**Exercise aim:**
Report how many lines in the entries below hold the word "sein". Your answer is that number alone.

**Task input:**
•••
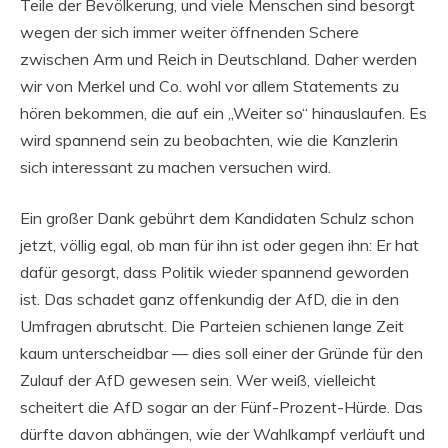
Teile der Bevölkerung, und viele Menschen sind besorgt
wegen der sich immer weiter öffnenden Schere
zwischen Arm und Reich in Deutschland. Daher werden
wir von Merkel und Co. wohl vor allem Statements zu
hören bekommen, die auf ein „Weiter so“ hinauslaufen. Es
wird spannend sein zu beobachten, wie die Kanzlerin
sich interessant zu machen versuchen wird.
Ein großer Dank gebührt dem Kandidaten Schulz schon
jetzt, völlig egal, ob man für ihn ist oder gegen ihn: Er hat
dafür gesorgt, dass Politik wieder spannend geworden
ist. Das schadet ganz offenkundig der AfD, die in den
Umfragen abrutscht. Die Parteien schienen lange Zeit
kaum unterscheidbar — dies soll einer der Gründe für den
Zulauf der AfD gewesen sein. Wer weiß, vielleicht
scheitert die AfD sogar an der Fünf-Prozent-Hürde. Das
dürfte davon abhängen, wie der Wahlkampf verläuft und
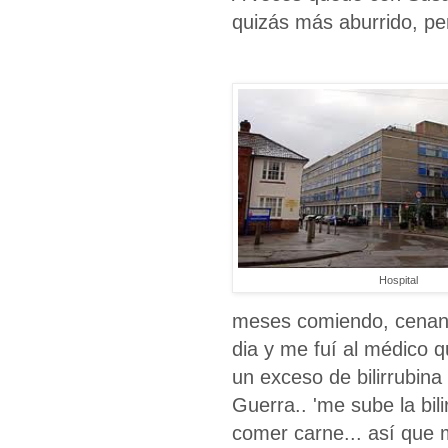
quizás más aburrido, per
Hospital
meses comiendo, cenan
dia y me fuí al médico 
un exceso de bilirrubina
Guerra.. 'me sube la bil
comer carne... así que 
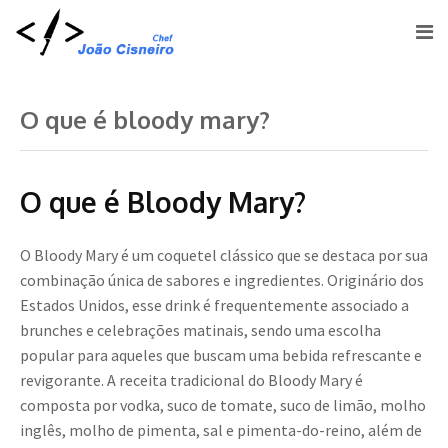
O que é bloody mary?
O que é Bloody Mary?
O Bloody Mary é um coquetel clássico que se destaca por sua
combinação única de sabores e ingredientes. Originário dos
Estados Unidos, esse drink é frequentemente associado a
brunches e celebrações matinais, sendo uma escolha
popular para aqueles que buscam uma bebida refrescante e
revigorante. A receita tradicional do Bloody Mary é
composta por vodka, suco de tomate, suco de limão, molho
inglês, molho de pimenta, sal e pimenta-do-reino, além de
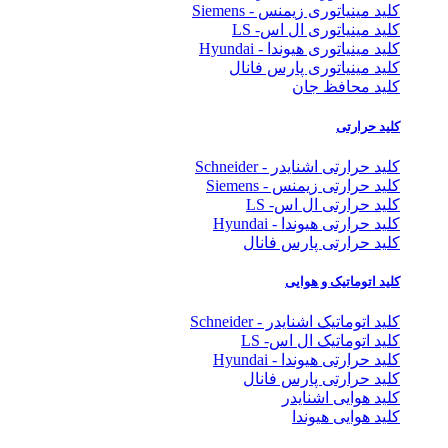
کلید مینیاتوری زیمنس - Siemens
کلید مینیاتوری ال اس- LS
کلید مینیاتوری هیوندا - Hyundai
کلید مینیاتوری پارس فانال
کلید محافظ جان
کلید حرارتی
کلید حرارتی اشنایدر - Schneider
کلید حرارتی زیمنس - Siemens
کلید حرارتی ال اس- LS
کلید حرارتی هیوندا - Hyundai
کلید حرارتی پارس فانال
کلید اتوماتیک و هوایی
کلید اتوماتیک اشنایدر - Schneider
کلید اتوماتیک ال اس- LS
کلید حرارتی هیوندا - Hyundai
کلید حرارتی پارس فانال
کلید هوایی اشنایدر
کلید هوایی هیوندا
•••
**Reply to the exercise:**
2